The Supreme Court agreed with Sanofi regarding their argument that Amgen’s asserted patents were invalid for lack of enablement. More particularly, Amgen set out two methods for enabling others to produce the antibodies: the “Roadmap” method and the “Conservative Substitution” method. Both methods include laboratory research techniques that Amgen used for the discovery of the antibody sequences they directly claimed. The “Roadmap” method relies on a given research scientist generating a range of antibodies, then successively testing such antibodies for binding to PCSK9 and then blocking of the PCSK9-LDL receptor interaction. The “Conservative Substitution” method involved staring with a known antibody that performs the requisite function, and switching out amino acids for other amino acids that perform similar functions. 

The Supreme Court held that the more a patent claimed, the more it must enable. The written description and specification of a patent must provide enough information for a person reasonably skilled in the art to make and use the invention.
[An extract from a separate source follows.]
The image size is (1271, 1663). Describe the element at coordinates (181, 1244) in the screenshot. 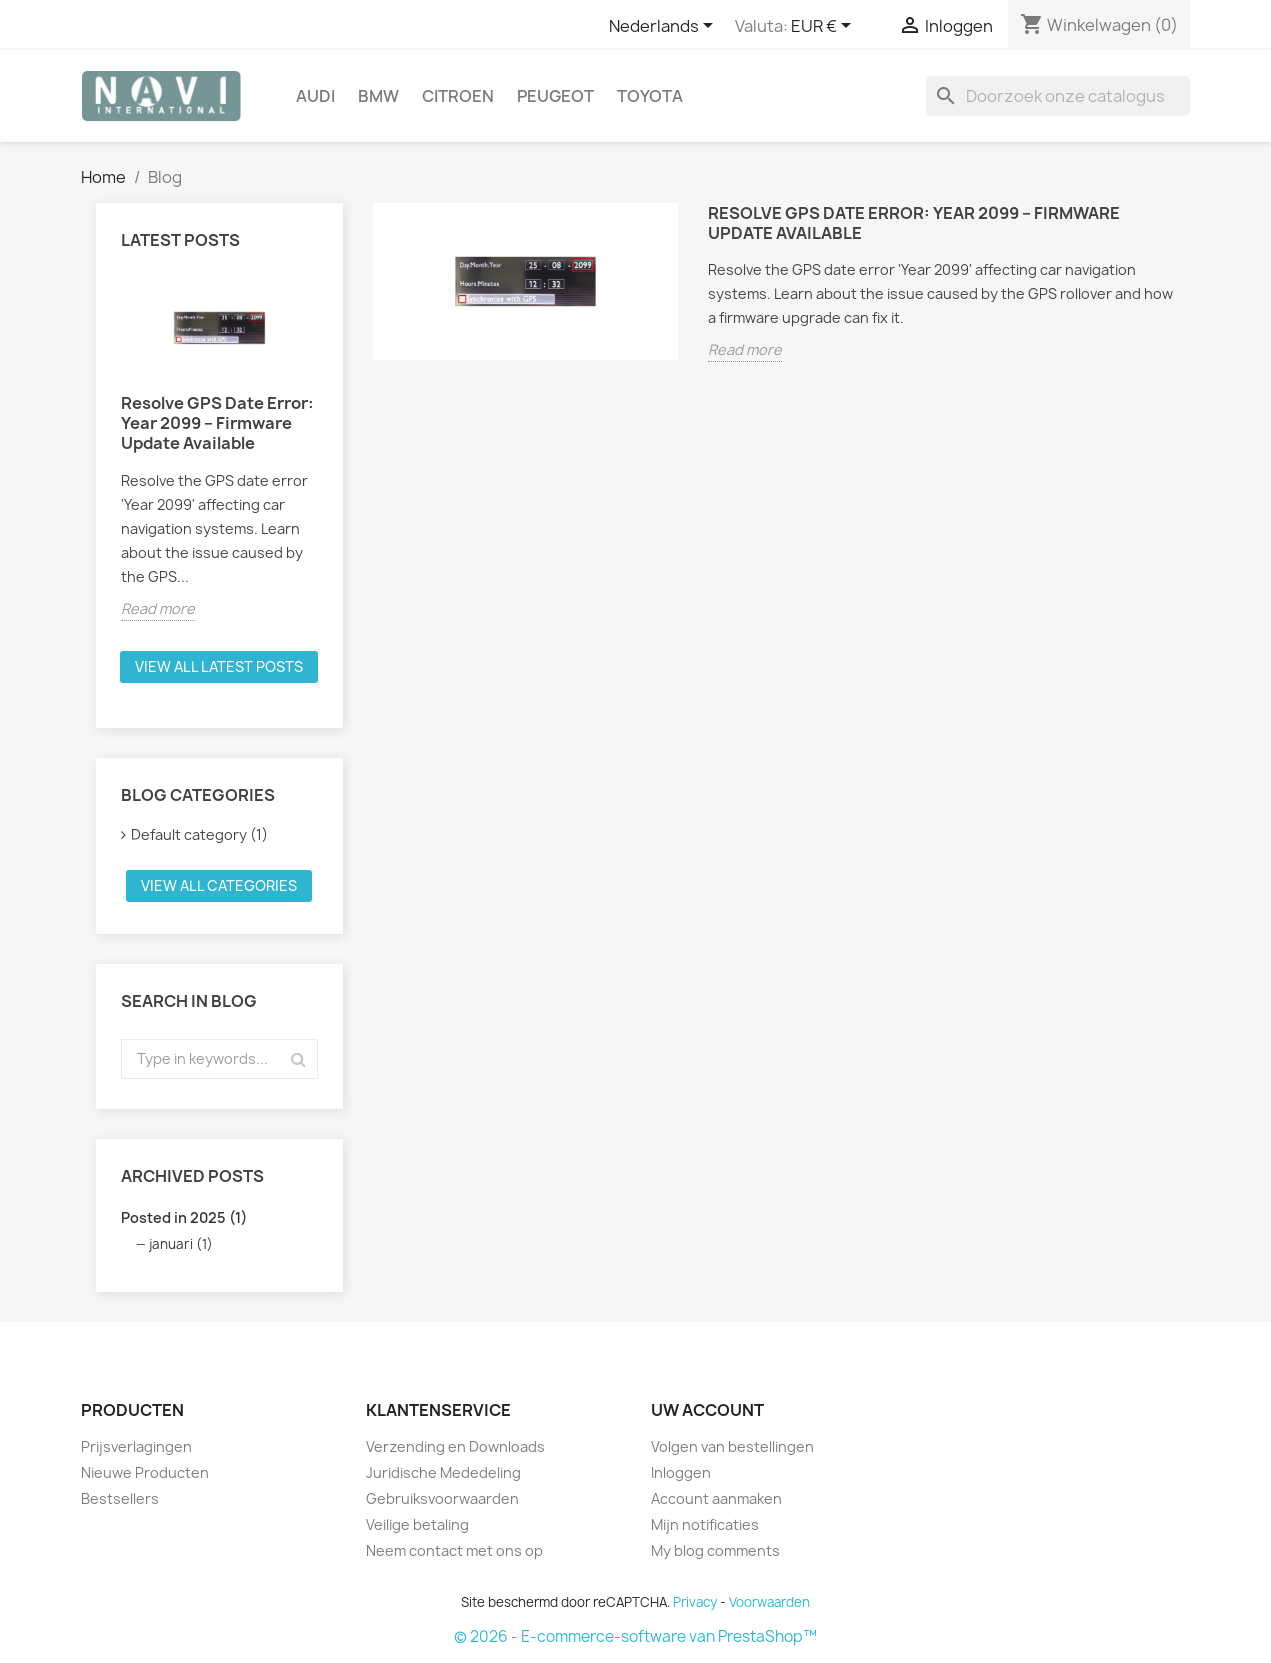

Here, Amgen’s approach simply required an amount of experimentation that was not reasonable for “any person skilled in the art to which it pertains … to make and use the same” as provided by applicable statutory law. With both the “Roadmap” method and the “Conservative Substitution” method, Amgen offered “little more than advice to engage in ‘trial and error.’” Accordingly, Amgen cannot legitimately monopolize an entire class of antibodies defined by their function – there are millions of possible combinations. Instructing scientists to go back to the laboratory research methods from the beginning is not sufficient to enable others to produce the same antibodies. There was not any guiding quality that would let a future scientist take the methods disclosed and reliably create new PCSK9-binding antibodies from it. Amgen claimed a lot but enabled little. 

The purpose behind the enablement requirement is to ensure that after the expiration of the term of a patent, the public has an opportunity to use the invention— alternatively put, the purpose of obtaining a patent relates to encouraging or otherwise facilitating innovation. Without an adequate description that allows others to follow in the inventor’s footsteps, a patent has not done its part in contributing to the sum of collective human knowledge. 

The impact of Amgen v. Sanofi appears comparatively small in terms of changing how patents legally function.  Instead, Amgen reaffirms old precedent and applies it to modern technologies. The Court’s holding significantly restricts entire genus claims in biotechnology and pharmaceuticals, demonstrating that mere trial and error is not sufficient to fulfil the enablement requirement.